0
votes

So I have successfully implemented the Levenshtein (edit minimum distance) algorithm with the help of Wikipedia and this Needleman tutorial, whereby custom, insertion and deletion cost 1, and substitution/replacement cost 2.

Executable gist https://gist.github.com/axelmukwena/8696ec4ec72849d3cf384f5d97321407

import numpy as np

def word_edit_distance(x, y):
    rows = len(x) + 1
    cols = len(y) + 1
    distance = np.zeros((rows, cols), dtype=int)

    for i in range(1, rows):
        for k in range(1, cols):
            distance[i][0] = i
            distance[0][k] = k

    for col in range(1, cols):
        for row in range(1, rows):
            if x[row - 1] == y[col - 1]:
                cost = 0
            else:
                cost = 2
            distance[row][col] = min(distance[row - 1][col] + 1,
                                     distance[row][col - 1] + 1,
                                     distance[row - 1][col - 1] + cost)
     
    print(backtrace(x, y, distance))
    edit_distance = distance[row][col]
    return edit_distance, distance


result = word_edit_distance("AACGCA", "GAGCTA")
print(result[0])
print(result[1])
# output
4
[[0 1 2 3 4 5 6]
 [1 2 1 2 3 4 5]
 [2 3 2 3 4 5 4]
 [3 4 3 4 3 4 5]
 [4 3 4 3 4 5 6]
 [5 4 5 4 3 4 5]
 [6 5 4 5 4 5 4]]

And, I somehow also understand how to compute the backtracking, see my attempt below.

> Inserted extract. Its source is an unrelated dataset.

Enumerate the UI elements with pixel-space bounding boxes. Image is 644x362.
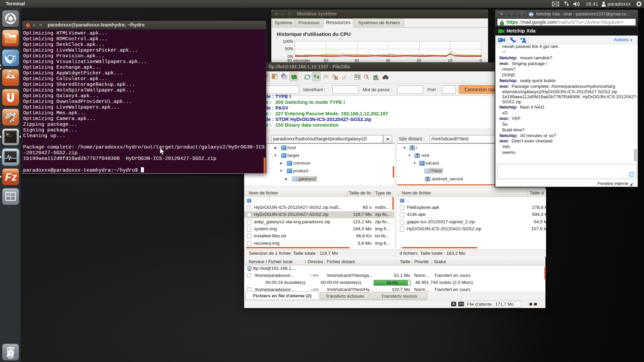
svg-text:Fz: Fz [5, 171, 17, 183]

However, there is a slight error. See Bottom

def backtrace(first, second, matrix):
    f = [char for char in first]
    s = [char for char in second]
    new_f, new_s = [], []
    row = len(f)
    col = len(s)
    trace = [[row, col]]

    while True:
        a = matrix[row - 1][col]
        b = matrix[row - 1][col - 1]
        c = matrix[row][col - 1]

        which = min(a, b, c)

        if which == matrix[row][col] or which == matrix[row][col] - 2:
            # when diagonal backtrace substitution or no substitution
            trace.append([row - 1, col - 1])
            new_f = [f[row - 1]] + new_f
            new_s = [s[col - 1]] + new_s

            row, col = row - 1, col - 1

        elif which == matrix[row][col] - 1:
            # either deletion or insertion, find if minimum is up or left
            if which == matrix[row - 1][col]:
                trace.append([row - 1, col])
                new_f = [f[row - 1]] + new_f
                new_s = ["-"] + new_s

                row, col = row - 1, col

            elif which == matrix[row][col - 1]:
                trace.append([row, col - 1])
                new_f = ["-"] + new_f
                new_s = [s[col - 1]] + new_s

                row, col = row, col - 1

        # Exit the loop
        if row == 0 or col == 0:
            return trace, new_f, new_s

Outcome

# trace => [[6, 6], [5, 5], [5, 4], [4, 3], [3, 2], [2, 2], [1, 2], [0, 1]]
['A', 'A', 'C', 'G', 'C', '-', 'A'], ['A', '-', '-', 'G', 'C', 'T', 'A']

Expected outcome:

# trace => [[6, 6], [5, 5], [5, 4], [4, 3], [3, 2], [2, 2], [1, 1], [0, 0]]
['A', 'A', 'C', 'G', 'C', '-', 'A'], ['A', 'A', '-', 'G', 'C', 'T', 'A']

Whats happening is:

  1. During finding edit distance,
# cost = 2
distance[row - 1][col] + 1 = 2         # orange
distance[row][col - 1] + 1 = 4         # yellow
distance[row - 1][col - 1] + cost = 2  # green 

So here, both orange and green are candidates. But the ideal candidate is green because A == A

enter image description here

  1. During backtracking, the we don't have information about the sequences, just the points in the matrix. So the trace will get the lowest of the three...
a = matrix[row - 1][col]      # a = 1
b = matrix[row - 1][col - 1]  # b = 2
c = matrix[row][col - 1]      # c = 3

which = min(a, b, c)          # which = a instead of b

enter image description here


Am I even using the correct backtracing algorithm?

2
It should not be MIN, you should select the current where cost is equal to cost of other node + cost of operation from other node to the current nodetstanisl

2 Answers

1
votes

It should not be min(a,b,c). You should select the node that minimizes the score of the other node plus cost of operation from the other node to the current one.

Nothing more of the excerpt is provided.